Nach seiner Meinung verhinderten Ignoranz und Unfähigkeit verantwortlicher Mitarbeiter des englischen Inlandsgeheimdienstes „Ruth Werners“ Tarnung zu durchbrechen, obwohl sie und ihre in England lebende Familie mehrfach ins Blickfeld des Dienstes kam.

Ruth Werner hatte sich in ihrer Geheimdienstarbeit bestens qualifiziert. Sie war umsichtig, klug abwägend, vorausschauend und bei Konfrontationen gelassen und schlagfertig. Ehrgeizig war sie um maximale Ergebnisse bemüht, Unterforderungen machten sie unzufrieden. Ihre Einstellung auf der richtigen Seite zu stehen ließen sie schmerzhafte Bedingungen im persönlichen und familiären Umfeld wie Trennung von Partnern und zeitweise von Kindern ertragen.

Ihr Sohn Peter Beurton äußerte hinsichtlich der Triebkräfte in ihrem Leben: „In ihrem Leben gab es zwei wichtige Dinge, ihre Kinder und die kommunistische Sache. Ich weiß nicht, was sie getan hätte, wenn sie sich für eines von beiden hätte entscheiden müssen.“ (siehe „Agent Sonja“ S.435)

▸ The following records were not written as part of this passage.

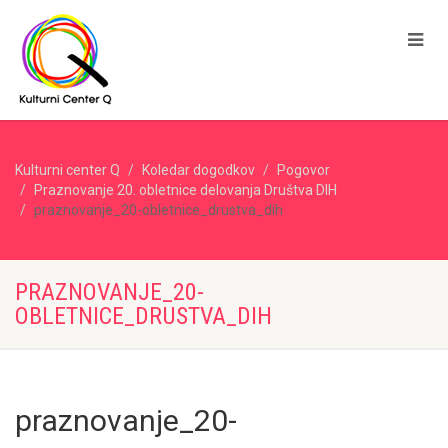
Kulturni center Q
Koledar dogodkov
Pogovor
Praznovanje 20. obletnice delovanja Društva DIH
praznovanje_20-obletnice_drustva_dih
PRAZNOVANJE_20-
OBLETNICE_DRUSTVA_DIH
praznovanje_20-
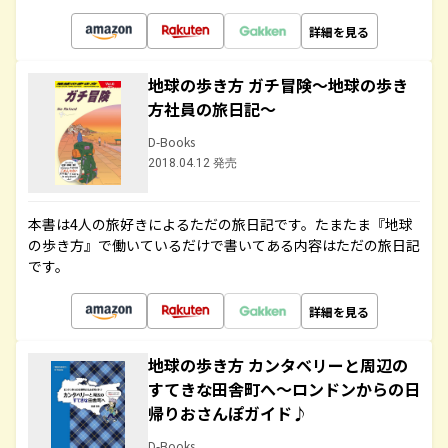
詳細を見る
地球の歩き方 ガチ冒険～地球の歩き
方社員の旅日記～
D-Books
2018.04.12 発売
本書は4人の旅好きによるただの旅日記です。たまたま『地球
の歩き方』で働いているだけで書いてある内容はただの旅日記
です。
詳細を見る
地球の歩き方 カンタベリーと周辺の
すてきな田舎町へ～ロンドンからの日
帰りおさんぽガイド♪
D-Books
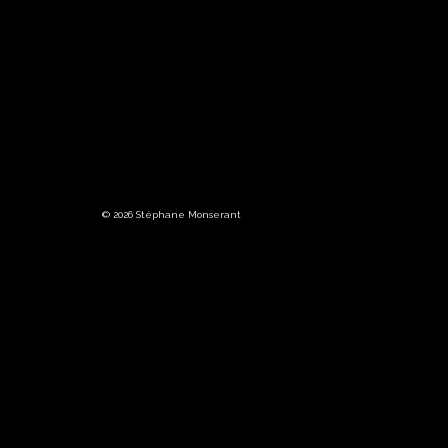
© 2026 Stéphane Monserant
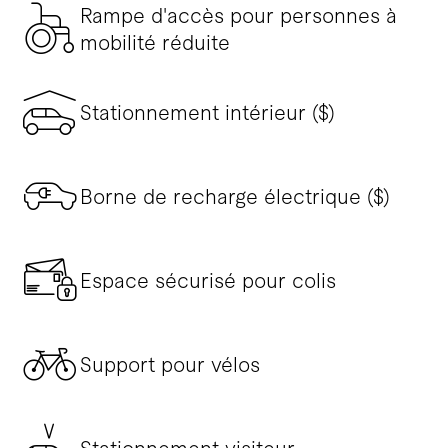
Rampe d'accès pour personnes à
mobilité réduite
Stationnement intérieur ($)
Borne de recharge électrique ($)
Espace sécurisé pour colis
Support pour vélos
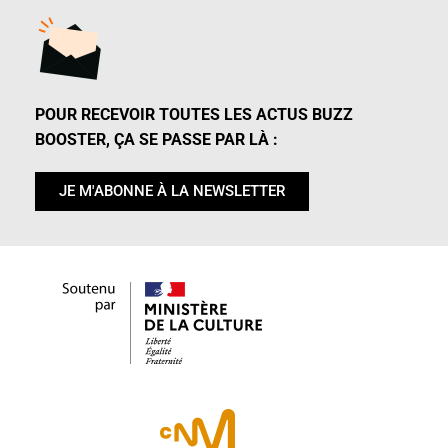
POUR RECEVOIR TOUTES LES ACTUS BUZZ
BOOSTER, ÇA SE PASSE PAR LÀ :
JE M'ABONNE À LA NEWSLETTER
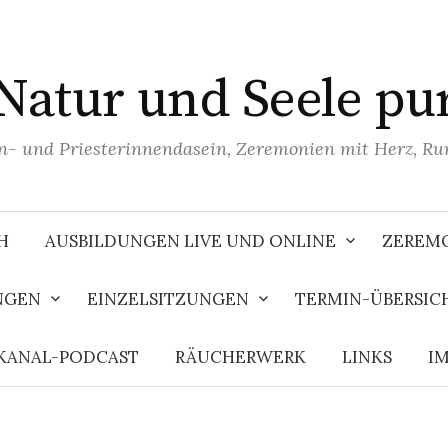
Natur und Seele pu
n- und Priesterinnendasein, Zeremonien mit Herz, R
H
AUSBILDUNGEN LIVE UND ONLINE
ZEREMO
NGEN
EINZELSITZUNGEN
TERMIN-ÜBERSIC
KANAL-PODCAST
RÄUCHERWERK
LINKS
I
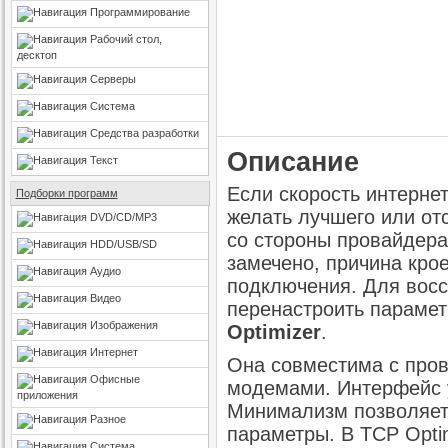
Программирование
Рабочий стол,
десктоп
Серверы
Система
Средства разработки
Описание
Текст
Если скорость интерне
Подборки программ
желать лучшего или отс
DVD/CD/MP3
со стороны провайдера
HDD/USB/SD
замечено, причина крое
Аудио
подключения. Для восс
Видео
перенастроить парамет
Изображения
Optimizer
.
Интернет
Она совместима с пров
Офисные
модемами. Интерфейс 
приложения
Минимализм позволяет 
Разное
параметры. В TCP Opti
Система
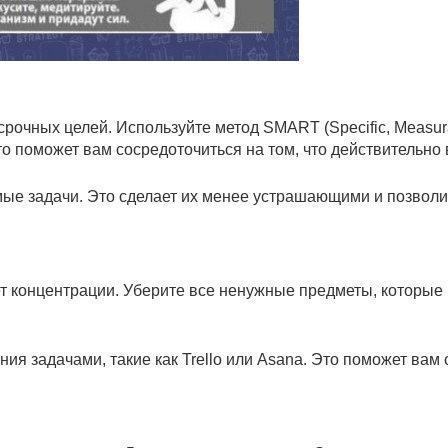
рочных целей. Используйте метод SMART (Specific, Measura
о поможет вам сосредоточиться на том, что действительно 
мые задачи. Это сделает их менее устрашающими и позволи
т концентрации. Уберите все ненужные предметы, которые 
я задачами, такие как Trello или Asana. Это поможет вам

Trotz gut durchdachter Aufklärungsarbeit hatte sie auch Glück vor einer Enttarnung mit schwerwiegenden Folgen bei seltenen kleinen Fehlern, vergeblichen Denunziationen, oder auch vor Verleumdungen beim Auftraggeber während der stalinistischen Säuberungsaktionen.

Sie war mutig und risikobereit bei vielen Aktionen, aber auch anlässlich der Beendigung ihrer geheimdienstlichen Arbeit.

Am 13. Juli 1967 wurde sie durch den Verbindungsmann der GRU beim Ministerium für Staatssicherheit der DDR von ihrer Schweigepflicht, eingeschränkt auf wenige Angehörige des MfS, entbunden und zur Berichterstattung über ihre geheimdienstliche Tätigkeit gegenüber dem MfS beauftragt.